## scraping part

In [None]:
import json
from datetime import datetime
from BAScraper import Pushpull
from os import path

cwd = '../results'
data_path = path.join(cwd, 'data.json')

pp = Pushpull(sleepsec=3, threads=4, cwd=cwd)

data = pp.get_submissions(after=datetime(2024, 1, 1), before=datetime(2024, 1, 2),
                          subreddit='bluearchive', get_comments=True, duplicate_action='keep_original')

with open(data_path, "w", encoding='utf-8') as outfile:
    json.dump(data, outfile, indent=4)

# EDA

In [None]:
import pandas
from collections import Counter
from os import path
import json
from datetime import datetime

cwd = '../results'
data_path = path.join(cwd, 'data.json')
student_path = path.join(cwd, 'students.txt')

exclude_author = ['AutoModerator', 'BlueArchive-ModTeam']

with open(data_path, "r", encoding='utf-8') as outfile:
    data = json.load(outfile)

data_df = pandas.DataFrame.from_dict(data, orient='index')
# [print(col) for col in data_df.columns]
filtered_df = data_df[['title', 'link_flair_text', 'ups', 'created_utc', 'comments', 'num_comments']]
filtered_df.created_utc = filtered_df.created_utc.apply(lambda x: datetime.fromtimestamp(x))
filtered_df.comments = filtered_df.comments.apply(lambda x: [comment['body'] for comment in x if comment['author'] not in exclude_author])
filtered_df.num_comments = filtered_df.comments.apply(lambda x: len(x))
filtered_df = filtered_df.loc[filtered_df['link_flair_text'].isin(['OC ART ', 'NON OC ART ', 'Comic/TL'])]

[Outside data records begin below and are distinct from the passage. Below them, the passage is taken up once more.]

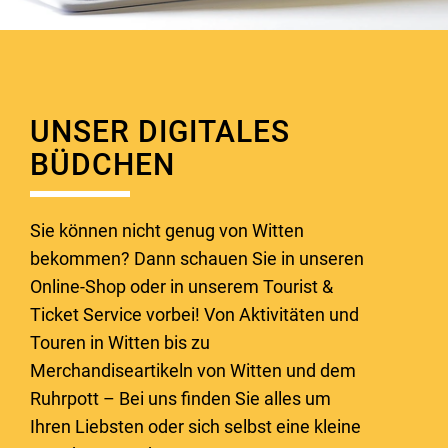
UNSER DIGITALES
BÜDCHEN
Sie können nicht genug von Witten
bekommen? Dann schauen Sie in unseren
Online-Shop oder in unserem Tourist &
Ticket Service vorbei! Von Aktivitäten und
Touren in Witten bis zu
Merchandiseartikeln von Witten und dem
Ruhrpott – Bei uns finden Sie alles um
Ihren Liebsten oder sich selbst eine kleine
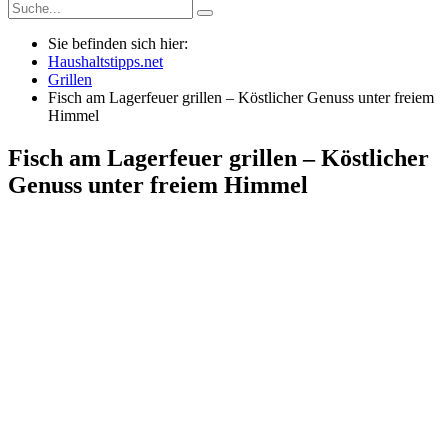
Sie befinden sich hier:
Haushaltstipps.net
Grillen
Fisch am Lagerfeuer grillen – Köstlicher Genuss unter freiem
Himmel
Fisch am Lagerfeuer grillen – Köstlicher
Genuss unter freiem Himmel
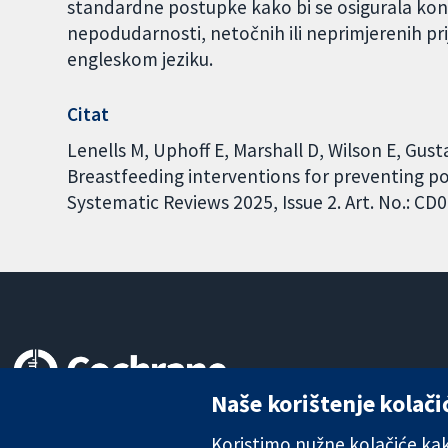
standardne postupke kako bi se osigurala kont
nepodudarnosti, netočnih ili neprimjerenih pri
engleskom jeziku.
Citat
Lenells M, Uphoff E, Marshall D, Wilson E, Gust
Breastfeeding interventions for preventing 
Systematic Reviews 2025, Issue 2. Art. No.: 
Naše korištenje kolači
Pouzdani dokazi.
Utemeljeni dokazi.
Koristimo nužne kolačiće kako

display(filtered_df.nlargest(10, 'num_comments'))
Counter(filtered_df.link_flair_text)

**Note that the title for the post is appended to the start of the comment doc group**

In [None]:
import re
import html

sub_emote_pattern = r"!\[img\]\(emote\|t5_[a-z0-9]+\|\d+\)"
url_pattern = r"https?:\/\/(www\.)?[-a-zA-Z0-9@:%._\+~#=]{1,256}\.[a-zA-Z0-9()]{1,6}\b([-a-zA-Z0-9()@:%_\+.~#?&//=]*)"

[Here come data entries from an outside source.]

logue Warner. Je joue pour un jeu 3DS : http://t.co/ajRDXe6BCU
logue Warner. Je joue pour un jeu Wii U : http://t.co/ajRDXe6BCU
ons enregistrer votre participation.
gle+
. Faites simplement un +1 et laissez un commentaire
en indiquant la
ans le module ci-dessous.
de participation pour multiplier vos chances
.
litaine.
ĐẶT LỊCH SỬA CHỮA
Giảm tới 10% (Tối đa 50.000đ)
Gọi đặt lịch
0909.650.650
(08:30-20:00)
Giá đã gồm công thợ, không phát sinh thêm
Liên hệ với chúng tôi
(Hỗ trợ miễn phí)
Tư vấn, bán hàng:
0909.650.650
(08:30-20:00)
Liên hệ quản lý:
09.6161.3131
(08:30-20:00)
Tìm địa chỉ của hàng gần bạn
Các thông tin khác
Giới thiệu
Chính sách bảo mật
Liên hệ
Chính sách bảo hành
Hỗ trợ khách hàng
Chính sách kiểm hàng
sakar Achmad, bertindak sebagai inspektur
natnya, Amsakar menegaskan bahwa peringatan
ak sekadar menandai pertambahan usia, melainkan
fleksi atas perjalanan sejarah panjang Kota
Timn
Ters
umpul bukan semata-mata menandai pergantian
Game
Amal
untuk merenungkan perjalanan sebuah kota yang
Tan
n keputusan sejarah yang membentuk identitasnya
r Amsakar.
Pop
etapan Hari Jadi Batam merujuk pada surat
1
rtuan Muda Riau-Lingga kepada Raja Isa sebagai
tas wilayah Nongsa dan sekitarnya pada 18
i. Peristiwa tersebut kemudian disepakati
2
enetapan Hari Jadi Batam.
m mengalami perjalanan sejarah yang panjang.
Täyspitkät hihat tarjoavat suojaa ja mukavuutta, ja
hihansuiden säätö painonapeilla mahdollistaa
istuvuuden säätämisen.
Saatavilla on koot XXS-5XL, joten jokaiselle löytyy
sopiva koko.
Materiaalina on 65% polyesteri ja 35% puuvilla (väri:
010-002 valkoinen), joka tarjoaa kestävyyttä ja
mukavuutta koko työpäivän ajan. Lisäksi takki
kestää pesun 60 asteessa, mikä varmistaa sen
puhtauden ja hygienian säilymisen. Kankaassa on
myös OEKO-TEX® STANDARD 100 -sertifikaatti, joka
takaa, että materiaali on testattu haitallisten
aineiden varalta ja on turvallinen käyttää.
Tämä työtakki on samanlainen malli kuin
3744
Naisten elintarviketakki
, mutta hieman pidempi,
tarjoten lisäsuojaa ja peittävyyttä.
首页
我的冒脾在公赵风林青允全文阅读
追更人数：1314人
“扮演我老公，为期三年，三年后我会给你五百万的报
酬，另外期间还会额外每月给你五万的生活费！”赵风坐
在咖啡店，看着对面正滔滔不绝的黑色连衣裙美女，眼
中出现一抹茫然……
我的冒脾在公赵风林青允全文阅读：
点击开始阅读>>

patterns = [sub_emote_pattern, url_pattern]

def clean(text):
    for pattern in patterns:
        text = re.sub(pattern, '', text)
        text.replace('senseis', 'senseis') # problems with the senseis plural in the model
    return html.unescape(text).lower()

data_text = { i: [v.title] + v.comments for i, v in filtered_df.iterrows()}
data_text = { i: clean('\n'.join(post_group)) for i, post_group in data_text.items()}

data_text['18vokb1']

In [None]:
import spacy
from spacy.tokens import Token
from spacymoji import Emoji

print(spacy.require_gpu())

student_list = list()
with open(student_path, 'r', encoding='utf-8') as f:
    for l in f.readlines():
        student_list.append(l.strip())

# alias groups - (main name, alias-1, alias-2, alias-3, ...)
alias_groups = [
    ('aris', 'alice', 'arisu', 'fridge', 'refrigerator'),
    ('hoshino', 'oji-san', 'ojisan', 'oji san'),
    ('yuuka', 'yuka', 'calculator', '100kg', '100 kg'),
    # ('sensei', 'senseis'), # cannot be detected as plural
]

student_list.extend([j for i in alias_groups for j in i])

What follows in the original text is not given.